Force est de constater que le web 2.0 est au cœur de l’actualité malgache. Personnellement, j’ai commencé à couvrir les évènements se déroulant à Madagascar sur Twitter alors que l’atmosphère politique locale commençait à être tendue. Les chiffres parlent d’elles-mêmes : en l’espace de 48 heures, depuis le début des émeutes à Antananarivo, près de 40 nouveaux suiveurs sur Twitter. Une communauté de Tweeterers se forme et la twittosphère malgache se mobilise pour assurer un maximum de couverture de l’évolution de l’agitation sur place. La forte affluence sur Twitter, avec des profils de suiveurs des plus variés (medias internationaux, diaspora malgache, ou simple citoyen du monde), témoignent le vif intérêt de la situation prévalant dans la grande île, étant donné que Madagascar a fait la une de l’actualité mondiale depuis ces dernières 78 heures.

La blogosphère malgache se mobilise également. Je félicite ainsi le travail des bloggeurs malgaches qui essaient de relayer les informations au pays. Une multitude de blogs gasy analysent parfaitement les agitations politiques à Madagascar, avec un rendu qui ferait pâlir certains professionnels de la presse internationale…

Grâce à l’avènement du web 2.0, on peut alors rester connecter avec les évènements en direct de Madagascar (une chose qui n’aurait pas encore été possible pour la couverture de la crise politique de 2002 à Madagascar). Les photos et vidéos prises en amateur (FlickR, YouTube…) abondent tellement que moi-même j’aurai tendance à m’y perdre…
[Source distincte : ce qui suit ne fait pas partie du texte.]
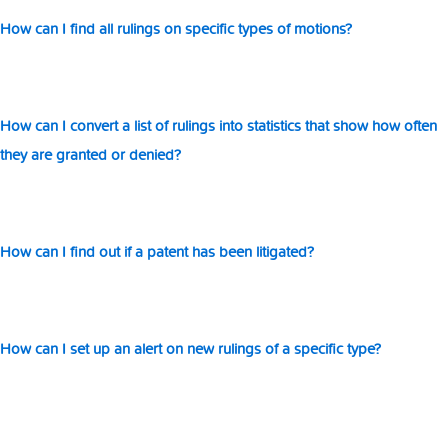
o
ti
How can I find all rulings on specific types of motions?
How can I convert a list of rulings into statistics that show how often
they are granted or denied?
How can I find out if a patent has been litigated?
How can I set up an alert on new rulings of a specific type?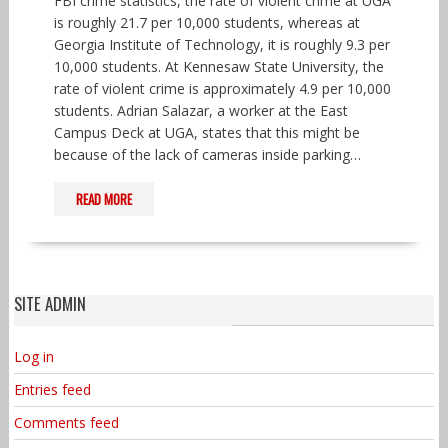
FBI crime statistics, the rate of violent crime at UGA
is roughly 21.7 per 10,000 students, whereas at
Georgia Institute of Technology, it is roughly 9.3 per
10,000 students. At Kennesaw State University, the
rate of violent crime is approximately 4.9 per 10,000
students. Adrian Salazar, a worker at the East
Campus Deck at UGA, states that this might be
because of the lack of cameras inside parking…
READ MORE
SITE ADMIN
Log in
Entries feed
Comments feed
Soulignons aussi le rôle prépondérant des réseaux sociaux, en particulier Facebook qui connait une croissance exponentielle au niveau de la communauté malgache au pays et dans sa diaspora (sujet d’un de mon dernier post), sans quoi les échanges d’informations sur la situation au pays seraient une tâche ardument difficile et la mobilisation de l’opinion quasiment inexistante (je fais allusion à tous ces groupes de convictions politiques ou apolitiques appelant à la mobilisation et la responsabilité de tout un chacun dans la résolution de la crise actuelle).

En un mot, les internautes malgaches commencent à prendre conscience de l’importance de ce média dans la transmission d’information, de son rôle afin d’alerter l’opinion publique et aider les décideurs dans leur prise de décision (il y a une certaine redondance je sais).